## EXERCISE OBJECTIVE
Leave out the images and return all the data word for word.

## THE DATA
┌──
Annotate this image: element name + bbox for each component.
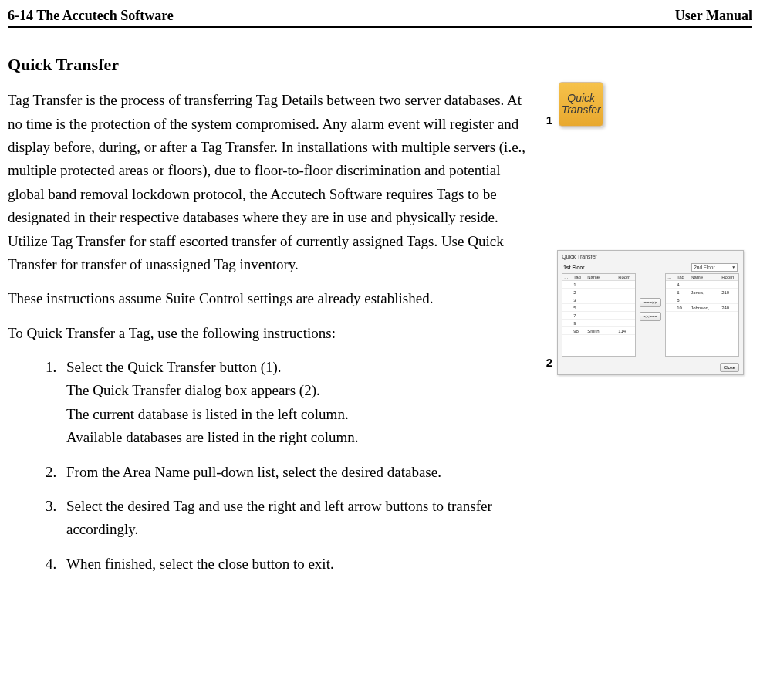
figure-2-number: 2 bbox=[546, 356, 552, 369]
step-1-line-a: Select the Quick Transfer button (1). bbox=[66, 356, 527, 379]
icon-text-top: Quick bbox=[567, 92, 595, 104]
move-right-button[interactable]: ===>> bbox=[640, 298, 661, 307]
list-item[interactable]: 4 bbox=[666, 281, 738, 289]
dialog-footer: Close bbox=[558, 360, 743, 374]
left-list-header: ... Tag Name Room bbox=[562, 274, 635, 281]
left-listbox[interactable]: ... Tag Name Room 1 2 3 5 7 9 98Smith,1 bbox=[562, 273, 636, 357]
area-name-select[interactable]: 2nd Floor ▼ bbox=[691, 263, 738, 272]
move-left-button[interactable]: <<=== bbox=[640, 312, 661, 321]
header-right: User Manual bbox=[675, 8, 752, 24]
list-item[interactable]: 2 bbox=[562, 289, 635, 296]
transfer-buttons-column: ===>> <<=== bbox=[639, 262, 662, 357]
right-listbox[interactable]: ... Tag Name Room 4 6Jones,210 8 10Johns… bbox=[665, 273, 739, 357]
paragraph-2: These instructions assume Suite Control … bbox=[8, 287, 527, 310]
quick-transfer-dialog: Quick Transfer 1st Floor ... Tag Name Ro… bbox=[557, 250, 744, 375]
figure-1-number: 1 bbox=[546, 113, 552, 127]
list-item[interactable]: 5 bbox=[562, 304, 635, 312]
list-item[interactable]: 10Johnson,240 bbox=[666, 304, 738, 312]
side-column: 1 Quick Transfer 2 Quick Transfer 1st Fl… bbox=[535, 51, 752, 587]
right-list-header: ... Tag Name Room bbox=[666, 274, 738, 281]
list-item[interactable]: 7 bbox=[562, 312, 635, 320]
step-2: From the Area Name pull-down list, selec… bbox=[60, 461, 527, 484]
chevron-down-icon: ▼ bbox=[731, 265, 735, 269]
step-1-line-c: The current database is listed in the le… bbox=[66, 403, 527, 426]
list-item[interactable]: 6Jones,210 bbox=[666, 289, 738, 296]
left-floor-label: 1st Floor bbox=[562, 262, 636, 272]
step-3: Select the desired Tag and use the right… bbox=[60, 495, 527, 542]
right-list-column: 2nd Floor ▼ ... Tag Name Room 4 bbox=[665, 262, 739, 357]
left-list-column: 1st Floor ... Tag Name Room 1 2 3 5 bbox=[562, 262, 636, 357]
header-rule bbox=[8, 26, 752, 28]
step-4: When finished, select the close button t… bbox=[60, 553, 527, 576]
header-left: 6-14 The Accutech Software bbox=[8, 8, 174, 24]
dialog-title: Quick Transfer bbox=[558, 251, 743, 261]
right-floor-select-wrap: 2nd Floor ▼ bbox=[665, 262, 739, 272]
select-value: 2nd Floor bbox=[694, 265, 714, 270]
figure-2-block: 2 Quick Transfer 1st Floor ... Tag Name … bbox=[546, 250, 752, 375]
step-1: Select the Quick Transfer button (1). Th… bbox=[60, 356, 527, 450]
figure-1-block: 1 Quick Transfer bbox=[546, 82, 752, 127]
list-item[interactable]: 3 bbox=[562, 296, 635, 304]
icon-text-bottom: Transfer bbox=[562, 103, 601, 116]
paragraph-1: Tag Transfer is the process of transferr… bbox=[8, 89, 527, 276]
section-title: Quick Transfer bbox=[8, 51, 527, 78]
steps-list: Select the Quick Transfer button (1). Th… bbox=[8, 356, 527, 576]
list-item[interactable]: 9 bbox=[562, 320, 635, 327]
page-header: 6-14 The Accutech Software User Manual bbox=[8, 8, 752, 26]
step-1-line-b: The Quick Transfer dialog box appears (2… bbox=[66, 379, 527, 402]
list-item[interactable]: 1 bbox=[562, 281, 635, 289]
paragraph-3: To Quick Transfer a Tag, use the followi… bbox=[8, 322, 527, 345]
list-item[interactable]: 98Smith,114 bbox=[562, 327, 635, 335]
step-1-line-d: Available databases are listed in the ri… bbox=[66, 426, 527, 449]
list-item[interactable]: 8 bbox=[666, 296, 738, 304]
main-column: Quick Transfer Tag Transfer is the proce… bbox=[8, 51, 535, 587]
close-button[interactable]: Close bbox=[720, 363, 739, 372]
quick-transfer-icon[interactable]: Quick Transfer bbox=[559, 82, 603, 127]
└──
## ANSWER AREA
Annotate this image: element name + bbox for each component.
figure-2-number: 2 bbox=[546, 356, 552, 369]
step-1-line-a: Select the Quick Transfer button (1). bbox=[66, 356, 527, 379]
icon-text-top: Quick bbox=[567, 92, 595, 104]
move-right-button[interactable]: ===>> bbox=[640, 298, 661, 307]
list-item[interactable]: 4 bbox=[666, 281, 738, 289]
dialog-footer: Close bbox=[558, 360, 743, 374]
left-list-header: ... Tag Name Room bbox=[562, 274, 635, 281]
left-listbox[interactable]: ... Tag Name Room 1 2 3 5 7 9 98Smith,1 bbox=[562, 273, 636, 357]
area-name-select[interactable]: 2nd Floor ▼ bbox=[691, 263, 738, 272]
move-left-button[interactable]: <<=== bbox=[640, 312, 661, 321]
header-right: User Manual bbox=[675, 8, 752, 24]
list-item[interactable]: 2 bbox=[562, 289, 635, 296]
transfer-buttons-column: ===>> <<=== bbox=[639, 262, 662, 357]
right-listbox[interactable]: ... Tag Name Room 4 6Jones,210 8 10Johns… bbox=[665, 273, 739, 357]
paragraph-2: These instructions assume Suite Control … bbox=[8, 287, 527, 310]
quick-transfer-dialog: Quick Transfer 1st Floor ... Tag Name Ro… bbox=[557, 250, 744, 375]
figure-1-number: 1 bbox=[546, 113, 552, 127]
list-item[interactable]: 5 bbox=[562, 304, 635, 312]
list-item[interactable]: 10Johnson,240 bbox=[666, 304, 738, 312]
side-column: 1 Quick Transfer 2 Quick Transfer 1st Fl… bbox=[535, 51, 752, 587]
right-list-header: ... Tag Name Room bbox=[666, 274, 738, 281]
list-item[interactable]: 7 bbox=[562, 312, 635, 320]
step-2: From the Area Name pull-down list, selec… bbox=[60, 461, 527, 484]
chevron-down-icon: ▼ bbox=[731, 265, 735, 269]
step-1-line-c: The current database is listed in the le… bbox=[66, 403, 527, 426]
list-item[interactable]: 6Jones,210 bbox=[666, 289, 738, 296]
left-floor-label: 1st Floor bbox=[562, 262, 636, 272]
step-3: Select the desired Tag and use the right… bbox=[60, 495, 527, 542]
right-list-column: 2nd Floor ▼ ... Tag Name Room 4 bbox=[665, 262, 739, 357]
left-list-column: 1st Floor ... Tag Name Room 1 2 3 5 bbox=[562, 262, 636, 357]
header-rule bbox=[8, 26, 752, 28]
step-4: When finished, select the close button t… bbox=[60, 553, 527, 576]
header-left: 6-14 The Accutech Software bbox=[8, 8, 174, 24]
dialog-title: Quick Transfer bbox=[558, 251, 743, 261]
right-floor-select-wrap: 2nd Floor ▼ bbox=[665, 262, 739, 272]
select-value: 2nd Floor bbox=[694, 265, 714, 270]
figure-2-block: 2 Quick Transfer 1st Floor ... Tag Name … bbox=[546, 250, 752, 375]
step-1: Select the Quick Transfer button (1). Th… bbox=[60, 356, 527, 450]
figure-1-block: 1 Quick Transfer bbox=[546, 82, 752, 127]
list-item[interactable]: 3 bbox=[562, 296, 635, 304]
icon-text-bottom: Transfer bbox=[562, 103, 601, 116]
paragraph-1: Tag Transfer is the process of transferr… bbox=[8, 89, 527, 276]
section-title: Quick Transfer bbox=[8, 51, 527, 78]
steps-list: Select the Quick Transfer button (1). Th… bbox=[8, 356, 527, 576]
list-item[interactable]: 9 bbox=[562, 320, 635, 327]
page-header: 6-14 The Accutech Software User Manual bbox=[8, 8, 752, 26]
step-1-line-b: The Quick Transfer dialog box appears (2… bbox=[66, 379, 527, 402]
list-item[interactable]: 1 bbox=[562, 281, 635, 289]
paragraph-3: To Quick Transfer a Tag, use the followi… bbox=[8, 322, 527, 345]
list-item[interactable]: 98Smith,114 bbox=[562, 327, 635, 335]
step-1-line-d: Available databases are listed in the ri… bbox=[66, 426, 527, 449]
list-item[interactable]: 8 bbox=[666, 296, 738, 304]
main-column: Quick Transfer Tag Transfer is the proce… bbox=[8, 51, 535, 587]
close-button[interactable]: Close bbox=[720, 363, 739, 372]
quick-transfer-icon[interactable]: Quick Transfer bbox=[559, 82, 603, 127]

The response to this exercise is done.